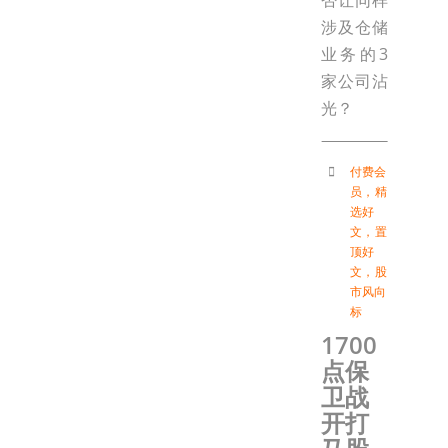
否让同样
涉及仓储
业务的3
家公司沾
光？
付费会
员
，
精
选好
文
，
置
顶好
文
，
股
市风向
标
1700
点保
卫战
开打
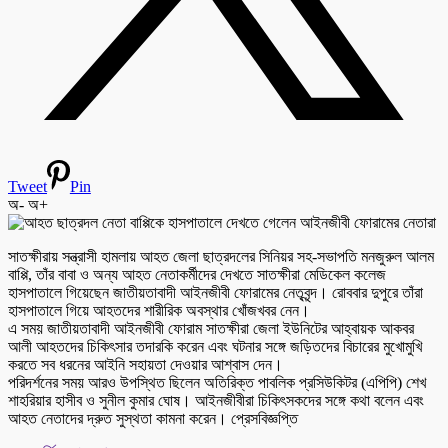
Tweet
Pin
অ-
অ+
সাতক্ষীরায় সন্ত্রাসী হামলায় আহত জেলা ছাত্রদলের সিনিয়র সহ-সভাপতি মনজুরুল আলম
বাপ্পি, তাঁর বাবা ও অন্য আহত নেতাকর্মীদের দেখতে সাতক্ষীরা মেডিকেল কলেজ
হাসপাতালে গিয়েছেন জাতীয়তাবাদী আইনজীবী ফোরামের নেতৃবৃন্দ। রোববার দুপুরে তাঁরা
হাসপাতালে গিয়ে আহতদের শারীরিক অবস্থার খোঁজখবর নেন।
এ সময় জাতীয়তাবাদী আইনজীবী ফোরাম সাতক্ষীরা জেলা ইউনিটের আহ্বায়ক আকবর
আলী আহতদের চিকিৎসার তদারকি করেন এবং ঘটনার সঙ্গে জড়িতদের বিচারের মুখোমুখি
করতে সব ধরনের আইনি সহায়তা দেওয়ার আশ্বাস দেন।
পরিদর্শনের সময় আরও উপস্থিত ছিলেন অতিরিক্ত পাবলিক প্রসিউকিটর (এপিপি) শেখ
শাহরিয়ার হাসীব ও সুনীল কুমার ঘোষ। আইনজীবীরা চিকিৎসকদের সঙ্গে কথা বলেন এবং
আহত নেতাদের দ্রুত সুস্থতা কামনা করেন। প্রেসবিজ্ঞপ্তি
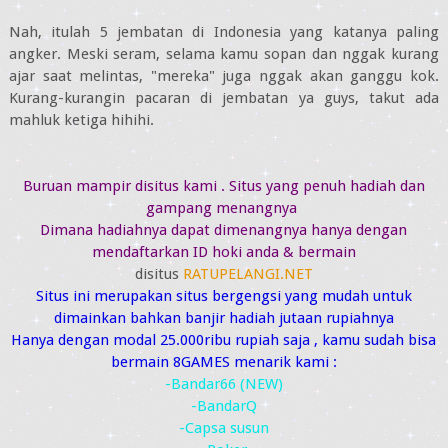
Nah, itulah 5 jembatan di Indonesia yang katanya paling
angker. Meski seram, selama kamu sopan dan nggak kurang
ajar saat melintas, "mereka" juga nggak akan ganggu kok.
Kurang-kurangin pacaran di jembatan ya guys, takut ada
mahluk ketiga hihihi.
Buruan mampir disitus kami . Situs yang penuh hadiah dan
gampang menangnya
Dimana hadiahnya dapat dimenangnya hanya dengan
mendaftarkan ID hoki anda & bermain
disitus
RATUPELANGI.NET
Situs ini merupakan situs bergengsi yang mudah untuk
dimainkan bahkan banjir hadiah jutaan rupiahnya
Hanya dengan modal 25.000ribu rupiah saja , kamu sudah bisa
bermain 8GAMES menarik kami :
-Bandar66 (NEW)
-BandarQ
-Capsa susun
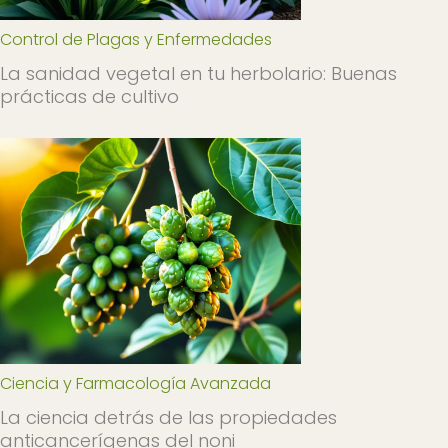
Control de Plagas y Enfermedades
La sanidad vegetal en tu herbolario: Buenas
prácticas de cultivo
Ciencia y Farmacología Avanzada
La ciencia detrás de las propiedades
anticancerígenas del noni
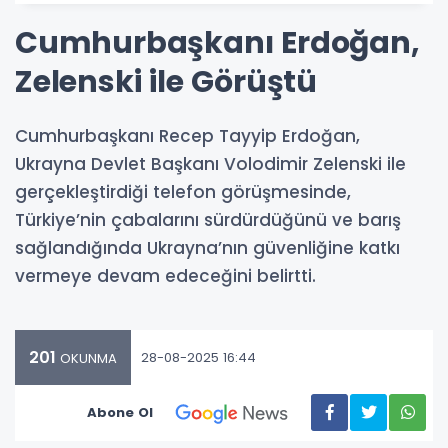
Cumhurbaşkanı Erdoğan,
Zelenski ile Görüştü
Cumhurbaşkanı Recep Tayyip Erdoğan,
Ukrayna Devlet Başkanı Volodimir Zelenski ile
gerçekleştirdiği telefon görüşmesinde,
Türkiye’nin çabalarını sürdürdüğünü ve barış
sağlandığında Ukrayna’nın güvenliğine katkı
vermeye devam edeceğini belirtti.
201
28-08-2025 16:44
OKUNMA
Abone Ol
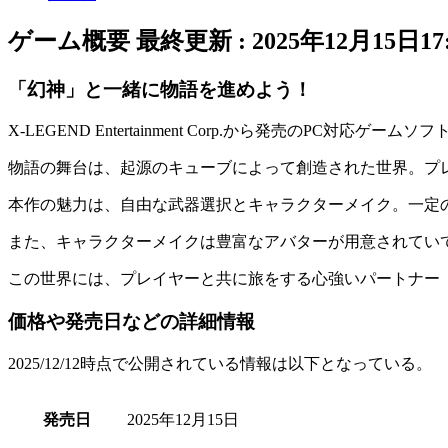
ゲーム概要
最終更新 :
2025年12月15日17:
「幻神」と一緒に物語を進めよう！
X-LEGEND Entertainment Corp.から発売のPC対応ゲー
物語の舞台は、起源のキューブによって創造された世界。プ
本作の魅力は、
自由な武器選択
と
キャラクターメイク
。一定
また、キャラクターメイクは豊富なアバターが用意されてい
この世界には、プレイヤーと共に旅をする心強いパートナー
価格や発売日などの詳細情報
2025/12/12時点で公開されている情報は以下となっている。
発売日
2025年12月15日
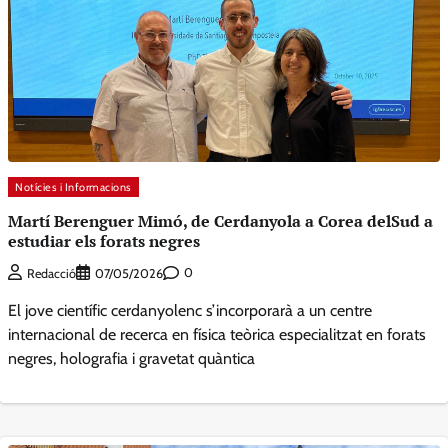
Notícies i Informacions
Martí Berenguer Mimó, de Cerdanyola a Corea delSud a
estudiar els forats negres
0
Redacció
07/05/2026
El jove científic cerdanyolenc s’incorporarà a un centre
internacional de recerca en física teòrica especialitzat en forats
negres, holografia i gravetat quàntica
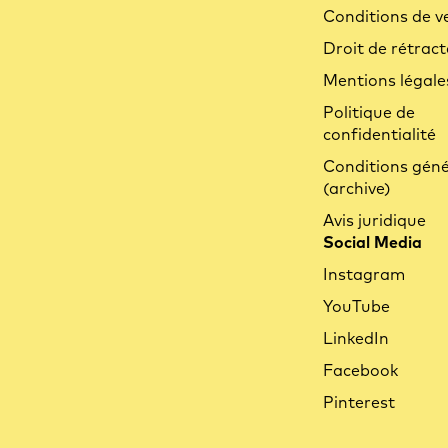
Conditions de v
Droit de rétract
Mentions légale
Politique de
confidentialité
Conditions géné
(archive)
Avis juridique
Social Media
Instagram
YouTube
LinkedIn
Facebook
Pinterest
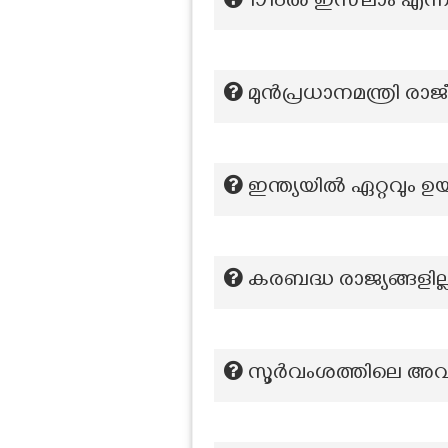
1918ൽ ഇസ്‌ലാം എന
മുൻപ്രധാനമന്ത്രി രാജ
ഇന്ത്യയിൽ ഏറ്റവും 
കരബദ്ധ രാജ്യങ്ങളി
സൂർവംശത്തിലെ അ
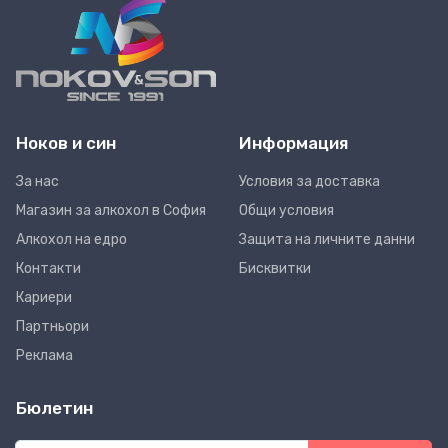
Ноков и син
Информация
За нас
Условия за доставка
Магазин за алкохол в София
Общи условия
Алкохол на едро
Защита на личните данни
Контакти
Бисквитки
Кариери
Партньори
Реклама
Бюлетин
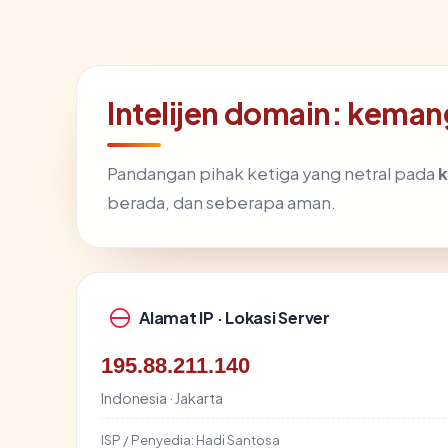
Intelijen domain: kema
Pandangan pihak ketiga yang netral pada
berada, dan seberapa aman.
Alamat IP · Lokasi Server
195.88.211.140
Indonesia · Jakarta
ISP / Penyedia:
Hadi Santosa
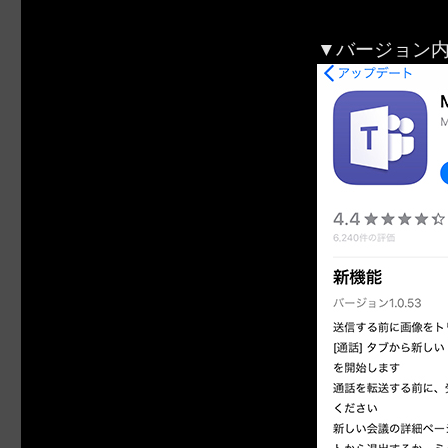
▼バージョン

* _Your task_: If an entry contains an image, skip the image and return the rest of the listing unchanged.

* _Answer area_:
否让同样
涉及仓储
业务的3
家公司沾
光？
付费会
员
，
精
选好
文
，
置
顶好
文
，
股
市风向
标
1700
点保
卫战
开打
Tweet
Pin
অ-
অ+
সাতক্ষীরায় সন্ত্রাসী হামলায় আহত জেলা ছাত্রদলের সিনিয়র সহ-সভাপতি মনজুরুল আলম
বাপ্পি, তাঁর বাবা ও অন্য আহত নেতাকর্মীদের দেখতে সাতক্ষীরা মেডিকেল কলেজ
হাসপাতালে গিয়েছেন জাতীয়তাবাদী আইনজীবী ফোরামের নেতৃবৃন্দ। রোববার দুপুরে তাঁরা
হাসপাতালে গিয়ে আহতদের শারীরিক অবস্থার খোঁজখবর নেন।
এ সময় জাতীয়তাবাদী আইনজীবী ফোরাম সাতক্ষীরা জেলা ইউনিটের আহ্বায়ক আকবর
আলী আহতদের চিকিৎসার তদারকি করেন এবং ঘটনার সঙ্গে জড়িতদের বিচারের মুখোমুখি
করতে সব ধরনের আইনি সহায়তা দেওয়ার আশ্বাস দেন।
পরিদর্শনের সময় আরও উপস্থিত ছিলেন অতিরিক্ত পাবলিক প্রসিউকিটর (এপিপি) শেখ
শাহরিয়ার হাসীব ও সুনীল কুমার ঘোষ। আইনজীবীরা চিকিৎসকদের সঙ্গে কথা বলেন এবং
আহত নেতাদের দ্রুত সুস্থতা কামনা করেন। প্রেসবিজ্ঞপ্তি
Nah, itulah 5 jembatan di Indonesia yang katanya paling
angker. Meski seram, selama kamu sopan dan nggak kurang
ajar saat melintas, "mereka" juga nggak akan ganggu kok.
Kurang-kurangin pacaran di jembatan ya guys, takut ada
mahluk ketiga hihihi.
Buruan mampir disitus kami . Situs yang penuh hadiah dan
gampang menangnya
Dimana hadiahnya dapat dimenangnya hanya dengan
mendaftarkan ID hoki anda & bermain
disitus
RATUPELANGI.NET
Situs ini merupakan situs bergengsi yang mudah untuk
dimainkan bahkan banjir hadiah jutaan rupiahnya
Hanya dengan modal 25.000ribu rupiah saja , kamu sudah bisa
bermain 8GAMES menarik kami :
-Bandar66 (NEW)
-BandarQ
-Capsa susun
Control de Plagas y Enfermedades
La sanidad vegetal en tu herbolario: Buenas
prácticas de cultivo
Ciencia y Farmacología Avanzada
La ciencia detrás de las propiedades
anticancerígenas del noni
Cumhurbaşkanı Erdoğan,
Zelenski ile Görüştü
Cumhurbaşkanı Recep Tayyip Erdoğan,
Ukrayna Devlet Başkanı Volodimir Zelenski ile
gerçekleştirdiği telefon görüşmesinde,
Türkiye’nin çabalarını sürdürdüğünü ve barış
sağlandığında Ukrayna’nın güvenliğine katkı
vermeye devam edeceğini belirtti.
201
28-08-2025 16:44
OKUNMA
Abone Ol
ゲーム概要
最終更新 :
2025年12月15日17:
「幻神」と一緒に物語を進めよう！
X-LEGEND Entertainment Corp.から発売のPC対応ゲー
物語の舞台は、起源のキューブによって創造された世界。プ
本作の魅力は、
自由な武器選択
と
キャラクターメイク
。一定
また、キャラクターメイクは豊富なアバターが用意されてい
この世界には、プレイヤーと共に旅をする心強いパートナー
価格や発売日などの詳細情報
2025/12/12時点で公開されている情報は以下となっている。
発売日
2025年12月15日
Notícies i Informacions
Martí Berenguer Mimó, de Cerdanyola a Corea delSud a
estudiar els forats negres
0
Redacció
07/05/2026
El jove científic cerdanyolenc s’incorporarà a un centre
internacional de recerca en física teòrica especialitzat en forats
negres, holografia i gravetat quàntica
Conditions de v
Droit de rétract
Mentions légale
Politique de
confidentialité
Conditions géné
(archive)
Avis juridique
Social Media
Instagram
YouTube
LinkedIn
Facebook
Pinterest
1918ൽ ഇസ്‌ലാം എന
മുൻപ്രധാനമന്ത്രി രാജ
ഇന്ത്യയിൽ ഏറ്റവും 
കരബദ്ധ രാജ്യങ്ങളി
സൂർവംശത്തിലെ അ
Ноков и син
Информация
За нас
Условия за доставка
Магазин за алкохол в София
Общи условия
Алкохол на едро
Защита на личните данни
Контакти
Бисквитки
Кариери
Партньори
Реклама
Бюлетин
Intelijen domain: kema
Pandangan pihak ketiga yang netral pada
berada, dan seberapa aman.
Alamat IP · Lokasi Server
195.88.211.140
Indonesia · Jakarta
ISP / Penyedia:
Hadi Santosa
▼バージョン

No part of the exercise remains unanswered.